▼▼▼

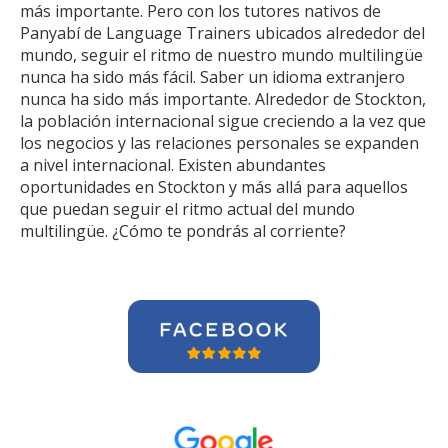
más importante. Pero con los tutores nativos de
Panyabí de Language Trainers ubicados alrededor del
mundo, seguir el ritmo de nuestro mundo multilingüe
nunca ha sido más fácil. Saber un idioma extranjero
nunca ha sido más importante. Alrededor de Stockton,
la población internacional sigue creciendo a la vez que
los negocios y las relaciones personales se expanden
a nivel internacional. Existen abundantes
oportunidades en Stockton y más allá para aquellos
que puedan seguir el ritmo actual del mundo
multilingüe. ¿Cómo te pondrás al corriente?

▲▲▲
▼▼▼

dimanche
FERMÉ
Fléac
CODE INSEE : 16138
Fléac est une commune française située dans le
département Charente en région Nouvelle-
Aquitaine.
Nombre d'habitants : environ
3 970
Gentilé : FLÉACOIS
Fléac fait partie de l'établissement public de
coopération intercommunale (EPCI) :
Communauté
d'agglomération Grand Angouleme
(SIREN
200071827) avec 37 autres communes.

▲▲▲
▼▼▼

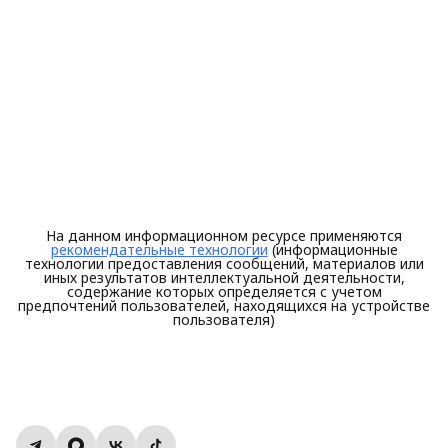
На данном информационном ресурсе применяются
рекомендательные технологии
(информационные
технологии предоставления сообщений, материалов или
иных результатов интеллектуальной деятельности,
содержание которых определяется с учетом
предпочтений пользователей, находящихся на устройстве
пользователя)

▲▲▲

REQUIREMENT => After locating the line with "a nivel internacional. Existen abundantes" above, return that line and every later line through the one with "multilingüe. ¿Cómo te pondrás al corriente?", word for word and with nothing else.

EXERCISE ANSWER =>
a nivel internacional. Existen abundantes
oportunidades en Stockton y más allá para aquellos
que puedan seguir el ritmo actual del mundo
multilingüe. ¿Cómo te pondrás al corriente?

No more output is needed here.